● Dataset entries
◇ ◇ ◇ ◇ ◇ ◇ ◇

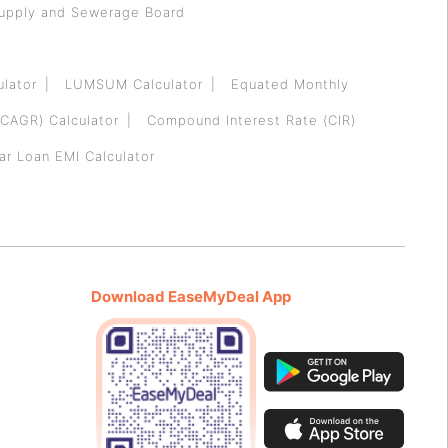
Supply and Sewerage Board
ulator
LUMSUM Calculator
Equated Monthly
CAGR) Calculator
Compound Interest Rate (CIR)
ar Loan EMI Calculator
Download EaseMyDeal App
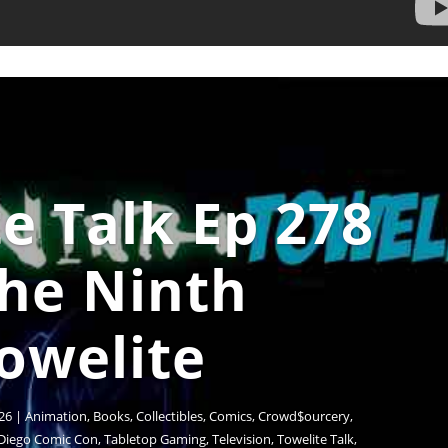
e Talk Ep 278
The Ninth
owelite
26
|
Animation
,
Books
,
Collectibles
,
Comics
,
Crowd$ourcery
,
Diego Comic Con
,
Tabletop Gaming
,
Television
,
Towelite Talk
,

◇ ◇ ◇ ◇ ◇ ◇ ◇

● WORK ITEM
When repeating the entries, leave out every picture and keep the rest exact.

● YOUR SOLUTION
Supply and Sewerage Board
ulator
LUMSUM Calculator
Equated Monthly
CAGR) Calculator
Compound Interest Rate (CIR)
ar Loan EMI Calculator
Download EaseMyDeal App
e Talk Ep 278
The Ninth
owelite
26
|
Animation
,
Books
,
Collectibles
,
Comics
,
Crowd$ourcery
,
Diego Comic Con
,
Tabletop Gaming
,
Television
,
Towelite Talk
,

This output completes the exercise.